The financial police of Italy said Wednesday that they arrested Cecilia Marogna in Milan late Tuesday on an international warrant issued by the Vatican City State. An official of the Guardia di Finanza, speaking anonymously, said the agency could provide no further information because officers merely executed the warrant on behalf of a foreign country, the Vatican.

In recent weeks, Italian newspapers have reported that Cardinal Angelo Becciu, once the No. 2 in the Vatican secretariat of state, had sent hundreds of thousands of euros in Holy See funds to Marogna’s Slovenian-based consulting firm under the guise of humanitarian operations in Africa and Asia.

The reports, which include interviews with Marogna herself, have identified the 39-year-old as an intelligence expert and political analyst who reached out to Becciu in 2015 with concerns about security for Vatican embassies in hot spots, after which she rapidly entered the cardinal’s inner circle.

The Associated Press reports:

Marogna told Corriere della Sera that over four years, Becciu wired her 500,000 euros as compensation, travel reimbursements and consultancy fees. She defended some luxury expenditures — designer pocketbooks for example — as being “maybe for the wife of a Nigerian friend who was in a position to talk to the president of Burkina Faso.”

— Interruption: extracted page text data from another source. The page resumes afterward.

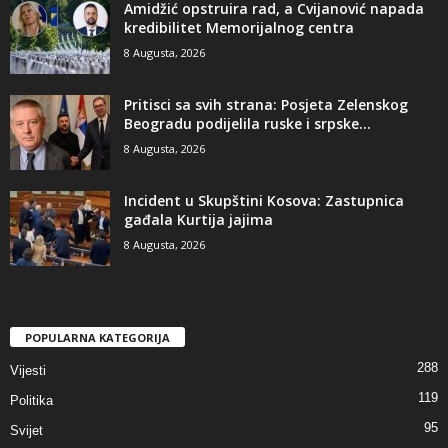
Amidžić opstruira rad, a Cvijanović napada
kredibilitet Memorijalnog centra
8 Augusta, 2026
​Pritisci sa svih strana: Posjeta Zelenskog
Beogradu podijelila ruske i srpske...
8 Augusta, 2026
Incident u Skupštini Kosova: Zastupnica
gađala Kurtija jajima
8 Augusta, 2026
POPULARNA KATEGORIJA
288
Vijesti
119
Politika
95
Svijet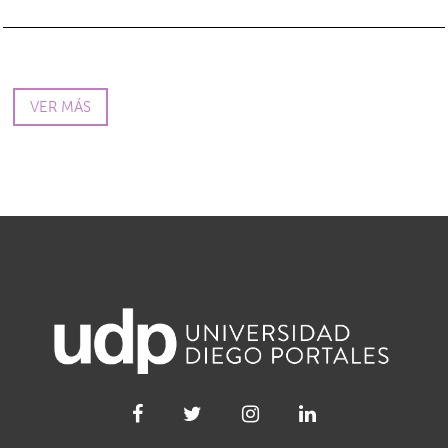
VER MÁS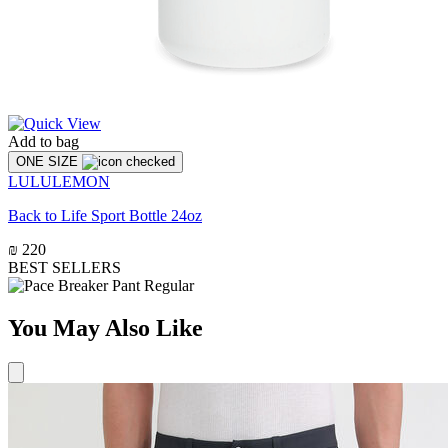
Add to bag
ONE SIZE
LULULEMON
Back to Life Sport Bottle 24oz
₪ 220
BEST SELLERS
You May Also Like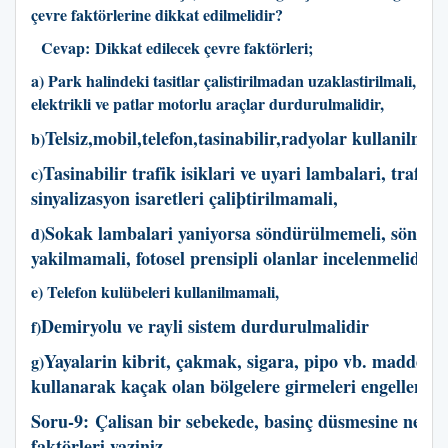
çevre faktörlerine dikkat edilmelidir?
Cevap: Dikkat edilecek çevre faktörleri;
a) Park halindeki tasitlar çalistirilmadan uzaklastirilmali, is m
elektrikli ve patlar motorlu araçlar durdurulmalidir,
Telsiz,mobil,telefon,tasinabilir,radyolar kullanilmam
b)
Tasinabilir trafik isiklari ve uyari lambalari, trafik
c)
sinyalizasyon isaretleri çaliþtirilmamali,
Sokak lambalari yaniyorsa söndürülmemeli, sönük i
d)
yakilmamali, fotosel prensipli olanlar incelenmelidir,
e) Telefon kulübeleri kullanilmamali,
Demiryolu ve rayli sistem durdurulmalidir
f)
Yayalarin kibrit, çakmak, sigara, pipo vb. maddeler
g)
kullanarak kaçak olan bölgelere girmeleri engellenmel
Soru-9:
Çalisan bir sebekede, basinç düsmesine neden
faktörleri yaziniz.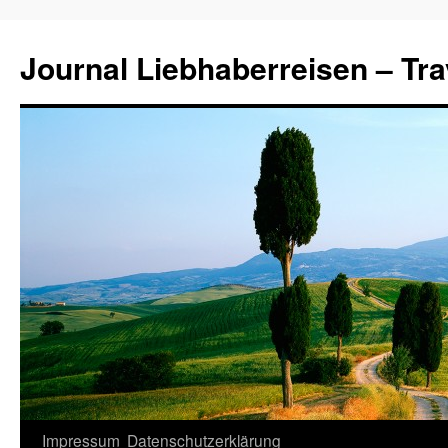
Journal Liebhaberreisen – Tra
Zum
Impressum
Datenschutzerklärung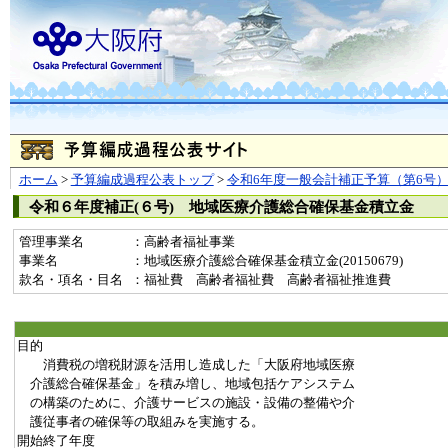
ホーム
>
予算編成過程公表トップ
>
令和6年度一般会計補正予算（第6号
令和６年度補正(６号) 地域医療介護総合確保基金積立金
管理事業名
：高齢者福祉事業
事業名
：地域医療介護総合確保基金積立金(20150679)
款名・項名・目名
：福祉費 高齢者福祉費 高齢者福祉推進費
目的
消費税の増税財源を活用し造成した「大阪府地域医療
介護総合確保基金」を積み増し、地域包括ケアシステム
の構築のために、介護サービスの施設・設備の整備や介
護従事者の確保等の取組みを実施する。
開始終了年度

Becciu, who was sacked by Pope Francis last month after admitting he sent 100,000 euros in Vatican money to a charity headed by his brother, has insisted that his dealings with Marogna were legitimate.

In a statement issued by his lawyer on October 7, Becciu said “the contacts with Cecilia Marogna strictly pertains to institutional affairs.”

It is believed that Marogna’s arrest is part of a corruption investigation started last year by Vatican prosecutors into the Holy See’s 350-million-euro investment into a London real-estate venture, much of which was funded with donations from members of the Catholic Church.

Prosecutors are looking at various Italian middlemen accused of claiming tens of millions of euros in fees from the Vatican thanks to the incompetence of the Holy See’s money managers.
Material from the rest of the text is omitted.